Child Abduction

Child abduction is the unauthorized removal of a child from the custody of the child's natural parents or legally appointed guardians. If the child has been wrongfully taken by separately living parent to another country (without authorization or in breach of court decisions), the left behind parent may consider launching special legal proceedings to have the child returned.

The removal or the retention of a child is to be considered wrongful where - a) it is in breach of rights of custody attributed to a person, an institution or any other body, either jointly or alone, under the law of the state in which the child was habitually resident immediately before the removal or retention; and  b) at the time of removal or retention those rights were actually exercised, either jointly or alone, or would have been so exercised but for the removal or retention.

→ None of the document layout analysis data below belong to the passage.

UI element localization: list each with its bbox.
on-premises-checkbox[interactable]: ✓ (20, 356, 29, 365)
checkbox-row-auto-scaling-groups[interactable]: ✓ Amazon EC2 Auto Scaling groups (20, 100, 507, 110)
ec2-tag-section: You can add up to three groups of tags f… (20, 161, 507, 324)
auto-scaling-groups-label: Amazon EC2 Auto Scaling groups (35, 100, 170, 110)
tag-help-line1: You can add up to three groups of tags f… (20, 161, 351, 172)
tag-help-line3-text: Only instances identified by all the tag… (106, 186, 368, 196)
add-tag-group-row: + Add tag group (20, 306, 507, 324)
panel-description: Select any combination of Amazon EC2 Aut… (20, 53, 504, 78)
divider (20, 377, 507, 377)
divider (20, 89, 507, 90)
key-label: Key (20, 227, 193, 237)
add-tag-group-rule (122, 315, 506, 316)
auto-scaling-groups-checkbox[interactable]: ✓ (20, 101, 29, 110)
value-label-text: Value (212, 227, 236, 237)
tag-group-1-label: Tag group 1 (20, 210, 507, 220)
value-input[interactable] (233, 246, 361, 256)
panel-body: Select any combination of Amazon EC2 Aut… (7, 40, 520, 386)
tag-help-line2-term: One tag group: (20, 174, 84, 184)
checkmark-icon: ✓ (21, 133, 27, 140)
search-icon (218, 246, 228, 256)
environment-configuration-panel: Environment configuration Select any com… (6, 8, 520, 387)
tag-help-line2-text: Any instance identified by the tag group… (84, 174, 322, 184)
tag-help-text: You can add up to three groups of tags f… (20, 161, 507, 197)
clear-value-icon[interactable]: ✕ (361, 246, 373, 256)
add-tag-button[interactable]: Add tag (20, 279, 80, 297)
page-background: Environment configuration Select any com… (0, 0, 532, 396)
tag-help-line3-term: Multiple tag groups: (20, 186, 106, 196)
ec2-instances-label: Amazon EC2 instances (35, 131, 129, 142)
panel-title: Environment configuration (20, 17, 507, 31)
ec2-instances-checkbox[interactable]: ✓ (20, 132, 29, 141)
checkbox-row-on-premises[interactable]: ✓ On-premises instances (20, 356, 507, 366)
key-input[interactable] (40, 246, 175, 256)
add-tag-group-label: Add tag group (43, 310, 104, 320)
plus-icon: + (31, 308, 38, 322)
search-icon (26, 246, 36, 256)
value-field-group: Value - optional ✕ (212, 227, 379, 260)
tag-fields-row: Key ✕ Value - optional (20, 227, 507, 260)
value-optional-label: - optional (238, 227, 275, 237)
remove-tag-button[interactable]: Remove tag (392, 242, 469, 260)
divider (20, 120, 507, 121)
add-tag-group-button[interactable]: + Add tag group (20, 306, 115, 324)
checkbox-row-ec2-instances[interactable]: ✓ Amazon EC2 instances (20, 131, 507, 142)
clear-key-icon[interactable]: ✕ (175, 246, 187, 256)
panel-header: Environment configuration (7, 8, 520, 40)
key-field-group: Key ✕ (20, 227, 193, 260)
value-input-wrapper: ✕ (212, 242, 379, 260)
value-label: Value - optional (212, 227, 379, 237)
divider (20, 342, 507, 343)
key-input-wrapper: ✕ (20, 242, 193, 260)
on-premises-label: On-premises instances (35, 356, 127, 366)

Any person, institution or other body claiming that a child has been removed or retained in breach of custody rights may apply for the return of the child. General rule is that the judicial or administrative authority concerned has to reach a decision within six weeks from the date of commencement of the proceedings on child abduction.

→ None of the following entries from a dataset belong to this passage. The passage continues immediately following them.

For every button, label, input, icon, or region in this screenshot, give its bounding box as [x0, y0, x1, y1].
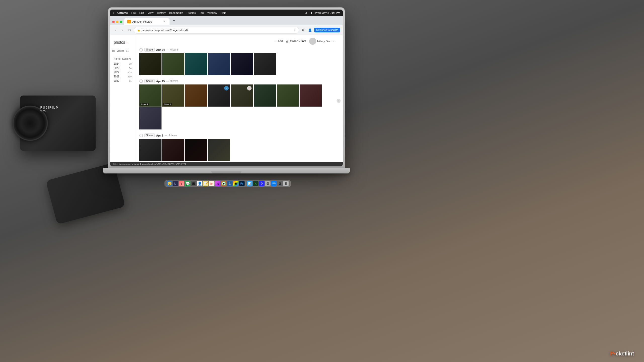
photo-item[interactable]	[300, 84, 322, 107]
photo-item[interactable]	[139, 107, 162, 129]
relaunch-button[interactable]: Relaunch to update	[314, 28, 340, 32]
dock-icon-itunes[interactable]: ♫	[215, 181, 221, 186]
dock-icon-settings[interactable]: ⚙	[265, 181, 271, 186]
photo-item[interactable]	[139, 139, 162, 161]
photo-thumbnail	[139, 53, 162, 75]
status-url: https://www.amazon.com/photos/all/galler…	[113, 163, 186, 165]
battery-icon: ▮	[310, 11, 313, 15]
extensions-button[interactable]: ⊞	[301, 27, 306, 33]
sidebar-years: 20243020235420227352021890202051	[110, 62, 135, 83]
view-mode-toggle[interactable]: ⊞ Videos 11	[112, 49, 129, 53]
photo-item[interactable]	[231, 53, 253, 75]
year-label: 2023	[114, 67, 119, 69]
year-label: 2024	[114, 62, 119, 65]
menu-tab[interactable]: Tab	[199, 11, 204, 14]
profile-button[interactable]: 👤	[307, 27, 313, 33]
photo-item[interactable]: ✓	[208, 84, 230, 107]
fullscreen-window-button[interactable]	[120, 21, 122, 23]
menu-window[interactable]: Window	[207, 11, 217, 14]
dock-icon-photos[interactable]: ◉	[233, 181, 239, 186]
photo-check-icon[interactable]: ✓	[224, 86, 229, 90]
group-date-2: Apr 8	[156, 134, 163, 137]
photo-item[interactable]: Photo 1	[139, 84, 162, 107]
dock-icon-activity[interactable]: 📊	[247, 181, 253, 186]
group-select-1[interactable]	[139, 79, 143, 83]
menubar-right: ⊿ ▮ Wed May 8 2:08 PM	[304, 11, 340, 15]
menubar-left:  Chrome File Edit View History Bookmark…	[113, 11, 226, 15]
minimize-window-button[interactable]	[116, 21, 118, 23]
url-text: amazon.com/photos/all?pageIndex=0	[142, 29, 292, 32]
photo-item[interactable]	[208, 53, 230, 75]
menu-bookmarks[interactable]: Bookmarks	[169, 11, 183, 14]
browser-tab-amazon-photos[interactable]: a Amazon Photos ✕	[124, 18, 170, 25]
reload-button[interactable]: ↻	[127, 27, 132, 33]
photo-heart-icon[interactable]: ♡	[247, 86, 252, 90]
dock-icon-dash[interactable]: D	[259, 181, 265, 186]
dock-icon-finder[interactable]: 😊	[167, 181, 172, 186]
address-input[interactable]: 🔒 amazon.com/photos/all?pageIndex=0 ☆	[134, 27, 299, 34]
photo-item[interactable]	[162, 53, 184, 75]
photo-item[interactable]: Photo 2	[162, 84, 184, 107]
menu-file[interactable]: File	[131, 11, 136, 14]
dock-icon-1password[interactable]: 1	[227, 181, 233, 186]
add-button[interactable]: + Add	[275, 39, 283, 43]
menu-history[interactable]: History	[157, 11, 166, 14]
watermark-dot: •	[614, 350, 616, 357]
share-button-2[interactable]: Share	[144, 133, 155, 137]
close-window-button[interactable]	[112, 21, 115, 23]
dock-icon-xcode[interactable]: ⌨	[271, 181, 277, 186]
share-button-1[interactable]: Share	[144, 79, 155, 83]
photo-thumbnail	[162, 139, 184, 161]
photo-item[interactable]	[254, 53, 276, 75]
sidebar-year-2020[interactable]: 202051	[110, 79, 135, 83]
photo-item[interactable]	[185, 139, 207, 161]
dock-icon-music[interactable]: ♪	[179, 181, 184, 186]
group-select-0[interactable]	[139, 48, 143, 52]
sidebar-year-2022[interactable]: 2022735	[110, 70, 135, 74]
photo-item[interactable]	[162, 139, 184, 161]
dock-icon-notes[interactable]: 📝	[203, 181, 209, 186]
photo-thumbnail	[185, 53, 207, 75]
share-button-0[interactable]: Share	[144, 48, 155, 52]
dock-icon-simulator[interactable]: 📱	[277, 181, 283, 186]
dock-icon-ps[interactable]: Ps	[239, 181, 245, 186]
tab-close-button[interactable]: ✕	[163, 20, 167, 23]
group-dash-1: —	[166, 80, 169, 82]
photo-item[interactable]	[277, 84, 299, 107]
macbook-screen:  Chrome File Edit View History Bookmark…	[110, 10, 343, 166]
photo-item[interactable]: ♡	[231, 84, 253, 107]
menu-edit[interactable]: Edit	[139, 11, 144, 14]
photo-item[interactable]	[139, 53, 162, 75]
dock-icon-grid[interactable]: ⊞	[191, 181, 196, 186]
forward-button[interactable]: ›	[120, 27, 125, 33]
photo-thumbnail	[208, 139, 230, 161]
photo-item[interactable]	[208, 139, 230, 161]
new-tab-button[interactable]: +	[171, 17, 178, 24]
dock-icon-contacts[interactable]: 👤	[197, 181, 203, 186]
dock-icon-keynote[interactable]: ▶	[209, 181, 215, 186]
menu-profiles[interactable]: Profiles	[187, 11, 196, 14]
group-select-2[interactable]	[139, 134, 143, 137]
group-header-0: ShareApr 24—6 items	[139, 48, 335, 52]
dock-icon-chrome[interactable]: ●	[221, 181, 227, 186]
order-prints-button[interactable]: 🖨 Order Prints	[286, 39, 306, 43]
collapse-button[interactable]: ›	[337, 99, 341, 103]
sidebar-year-2024[interactable]: 202430	[110, 62, 135, 66]
photo-item[interactable]	[185, 84, 207, 107]
dock-icon-lr[interactable]: Lr	[173, 181, 178, 186]
sidebar-year-2021[interactable]: 2021890	[110, 74, 135, 79]
menu-view[interactable]: View	[148, 11, 154, 14]
sidebar-year-2023[interactable]: 202354	[110, 66, 135, 70]
photo-item[interactable]	[185, 53, 207, 75]
menu-help[interactable]: Help	[221, 11, 226, 14]
user-menu[interactable]: Hillary Dar... ▾	[309, 38, 335, 45]
dock-icon-messages[interactable]: 💬	[185, 181, 190, 186]
photo-item[interactable]	[254, 84, 276, 107]
dock-icon-trash[interactable]: 🗑	[283, 181, 289, 186]
videos-label: Videos	[117, 50, 124, 52]
back-button[interactable]: ‹	[113, 27, 118, 33]
main-photo-content[interactable]: + Add 🖨 Order Prints Hillary Dar... ▾	[135, 35, 339, 166]
menu-app-name[interactable]: Chrome	[117, 11, 128, 14]
dock-icon-iterm[interactable]: >_	[253, 181, 259, 186]
photo-group-2: ShareApr 8—4 items	[139, 133, 335, 161]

The judicial or administrative authority of the requested state is not bound to order the return of the child if the person, institution or other body which opposes its return establishes that - a) the person, institution or other body having the care of the person of the child was not actually exercising the custody rights at the time of removal or retention, or had consented to or subsequently acquiesced in the removal or retention; or  b) there is a grave risk that his or her return would expose the child to physical or psychological harm or otherwise place the child in an intolerable situation.